Development of the stress trajectories method for stress field reconstructions in plane plasticity.

P_HaderkaPeter Haderka has recently passed his PhD viva at the Wessex Institute of Technology with a thesis entitled ‘Development of the stress trajectories method for stress field reconstructions in plane plasticity’. His external examiner was Prof. Daniel Lesnic from the University of Leeds and the internal examiner was Prof. Stavros Syngellakis.

Peter received his Master of Science from the Slovak Technical University in the field of Applied Mechanics. He came to WIT in 2008 and started a PhD programme under the supervision of Prof. Alexander N. Galybin.

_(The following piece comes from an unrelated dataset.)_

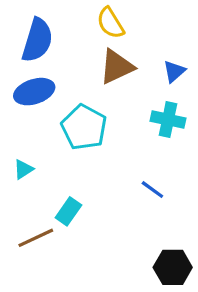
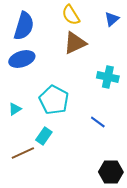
blue triangle: (174, 71) -> (112, 19), moved
cyan pentagon: (84, 127) -> (54, 100), moved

The thesis was devoted to developing and verifying new numerical methods for the determination of the full stress tensor in two-dimensional plastic bodies. The approach was developed in accordance with the basic principles accepted in the theory of plasticity. The Cauchy boundary value problem was manipulated in order to obtain the solution along the trajectories of the principal stresses. The characteristic attribute of the proposed method was that it utilized the orientation of the principal stresses as one of the boundary conditions. The second condition was formulated in terms of the mean or Tresca stress via the normal derivative of the principal directions. While the former is typical for engineering applications the latter is important in geophysics.

The numerical method employs the finite-difference scheme that, in contrast to the conventional approach (that builds a network of slip lines), builds a pattern of two orthogonal families of the stress trajectories. A new concept of alternations to the solutions based on the slip lines and the stress trajectories, allowing significant extension of the domain where the plastic stress state can be identified, was developed. The proposed approach was verified for problems arising in engineering; namely, plates with circular holes loaded by pressure and stability of foundations; and in geodynamics; for modelling of regional tectonic stresses in the Earth’s crust.

The problems of the stress reconstruction in plastic regions of the lithosphere were investigated in close conjunction with the stress indicators of the World stress map project database (release 2008). The application of the method was tested both in view of the well- (Antarctic tectonic plate) and ill-posed (chosen regions in Swiss Alps, Tibetan plateau and Eastern Anatolia) formulations of the boundary value problem. The reconstructed stress fields were compared against the World Stress Map project’s experimental data available inside the regions and the best fit to the data was sought by varying the strength parameters of the yield conditions.

Both examiners congratulated Peter on the work presented and recommended that he be awarded the degree Doctor of Philosophy.